→ **Dataset entries**
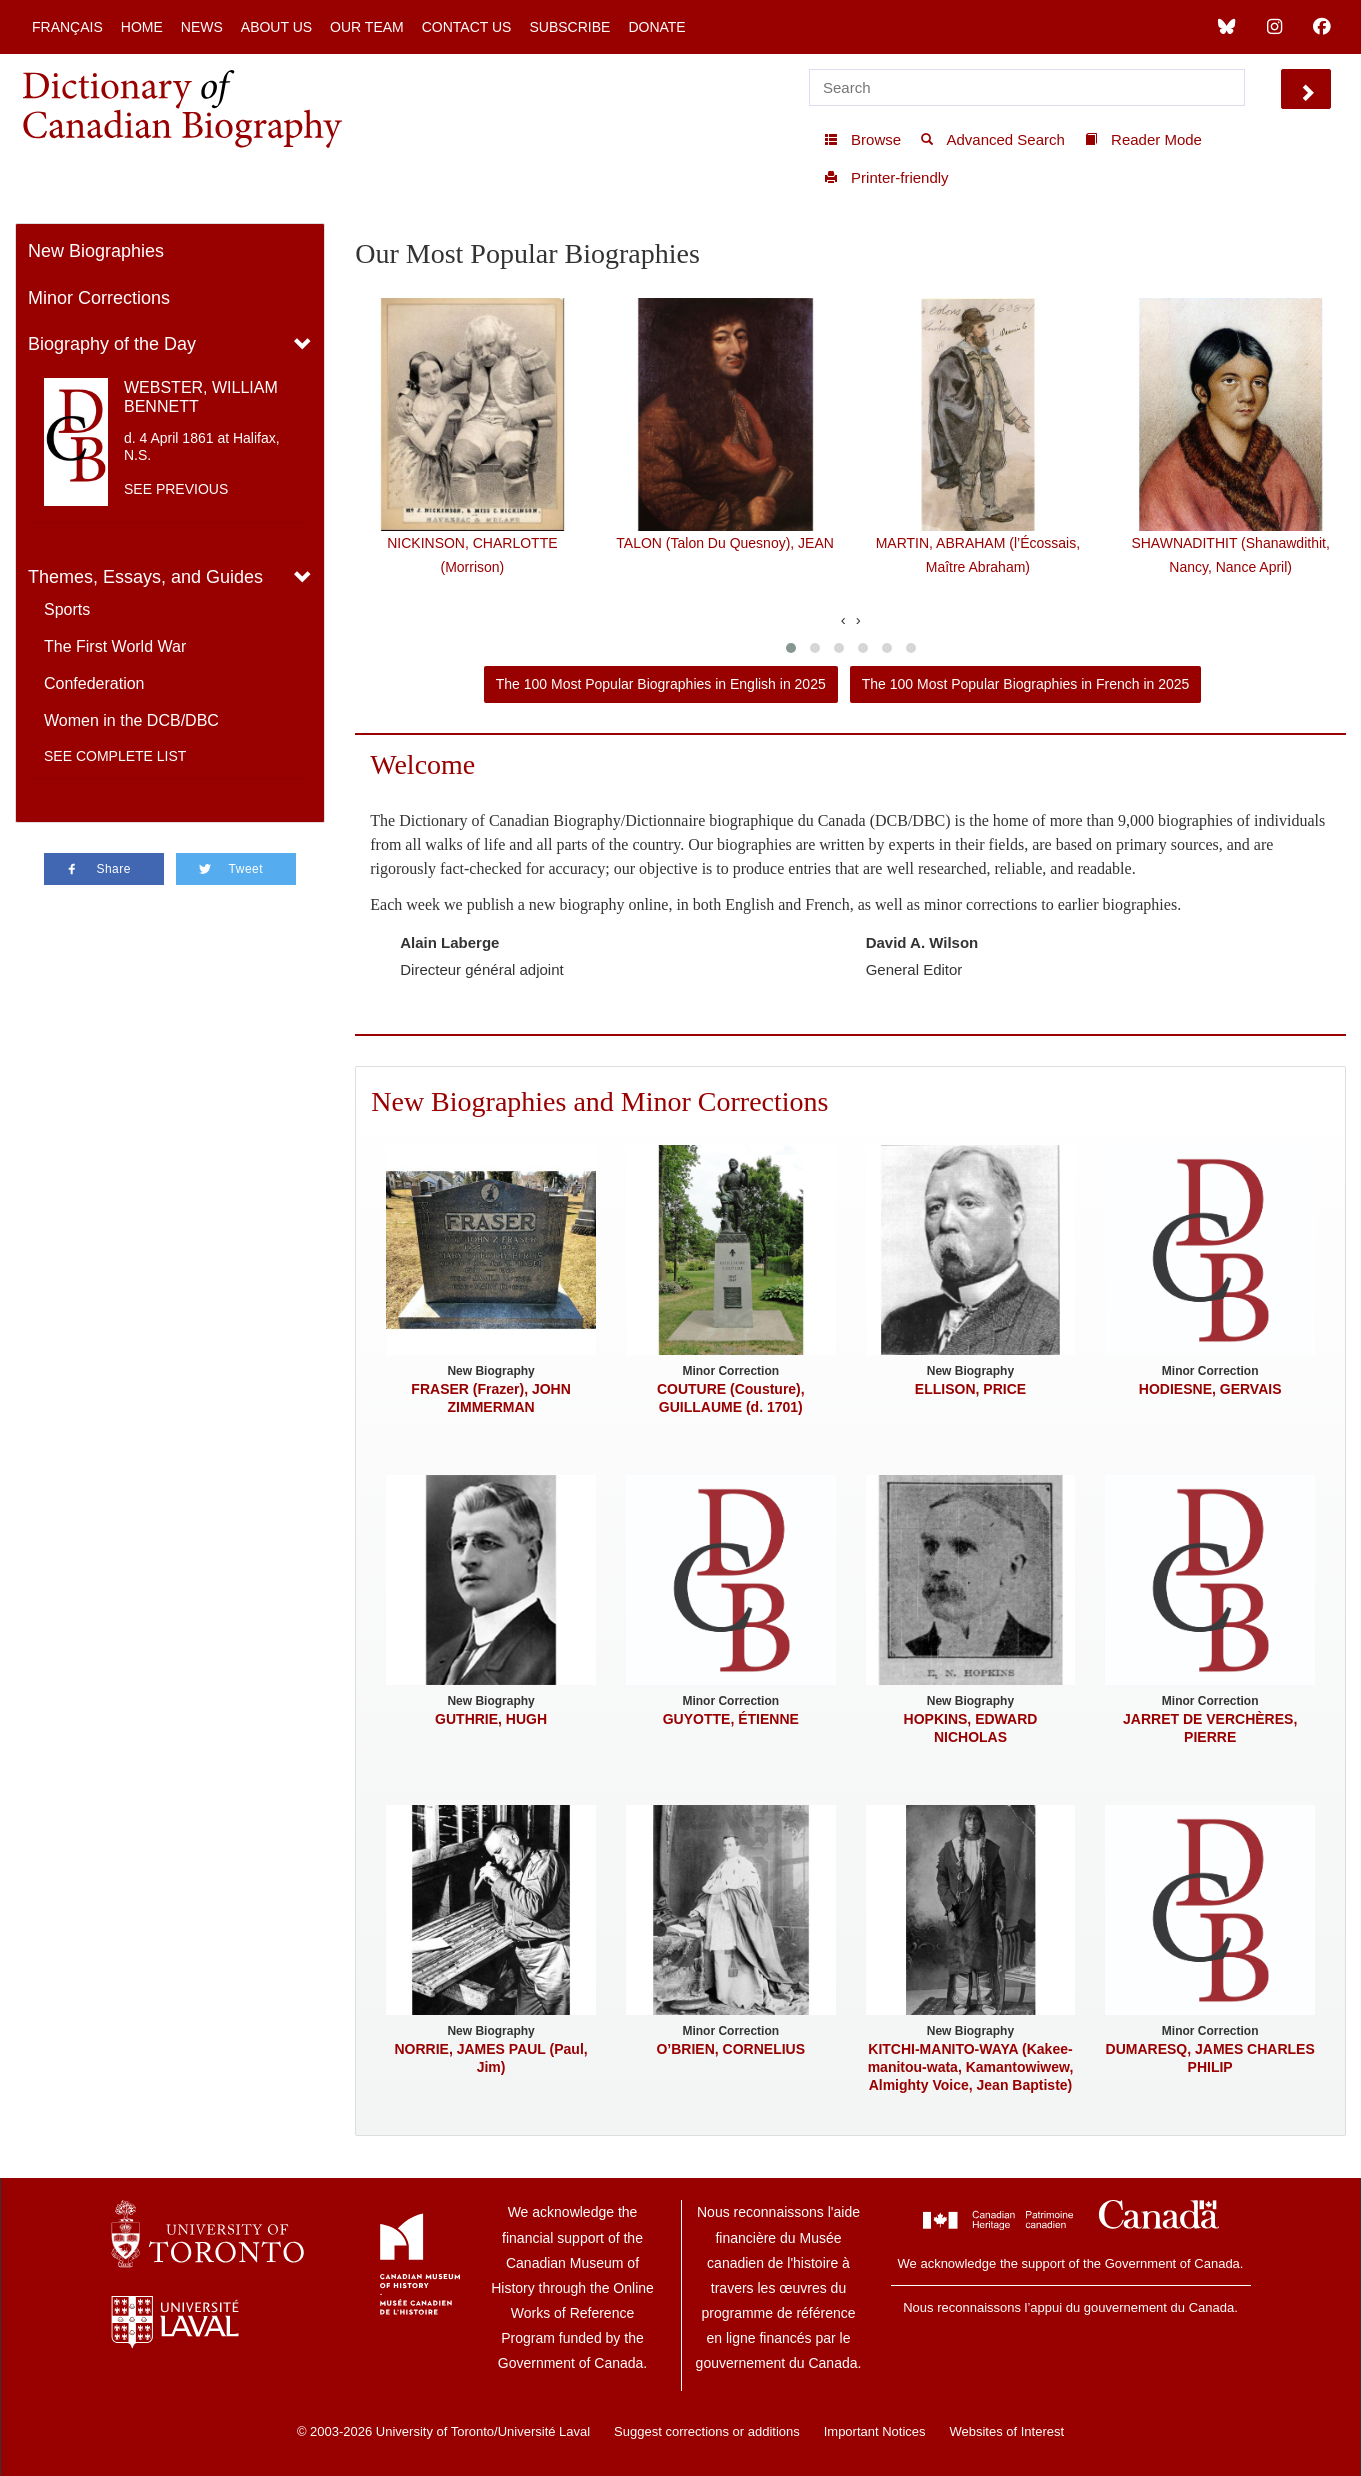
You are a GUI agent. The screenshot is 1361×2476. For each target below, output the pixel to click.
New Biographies (96, 251)
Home (142, 27)
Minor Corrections (99, 298)
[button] (791, 648)
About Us (276, 27)
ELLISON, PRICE (970, 1389)
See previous (176, 489)
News (202, 27)
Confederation (94, 683)
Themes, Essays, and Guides (145, 577)
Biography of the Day (112, 344)
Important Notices (875, 2431)
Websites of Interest (1006, 2431)
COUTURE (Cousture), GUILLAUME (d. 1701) (731, 1398)
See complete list (115, 756)
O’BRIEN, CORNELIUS (730, 2049)
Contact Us (467, 27)
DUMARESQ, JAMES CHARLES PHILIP (1210, 2058)
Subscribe (569, 27)
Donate (656, 27)
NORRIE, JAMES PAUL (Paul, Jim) (491, 2058)
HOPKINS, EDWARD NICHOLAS (971, 1728)
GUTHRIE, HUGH (491, 1719)
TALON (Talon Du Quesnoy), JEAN (725, 543)
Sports (67, 609)
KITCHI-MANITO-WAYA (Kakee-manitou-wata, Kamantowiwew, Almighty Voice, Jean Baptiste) (971, 2067)
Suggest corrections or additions (707, 2431)
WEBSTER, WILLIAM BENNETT (201, 397)
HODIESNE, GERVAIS (1210, 1389)
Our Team (367, 27)
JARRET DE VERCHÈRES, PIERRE (1210, 1728)
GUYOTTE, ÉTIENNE (731, 1719)
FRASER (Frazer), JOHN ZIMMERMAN (490, 1398)
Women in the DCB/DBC (131, 720)
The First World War (115, 646)
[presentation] (843, 619)
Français (67, 27)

→ **Task details**
Filter the records above down to the lines that hold the string "JAMES".

→ **Result of the task**
DUMARESQ, JAMES CHARLES PHILIP (1210, 2058)
NORRIE, JAMES PAUL (Paul, Jim) (491, 2058)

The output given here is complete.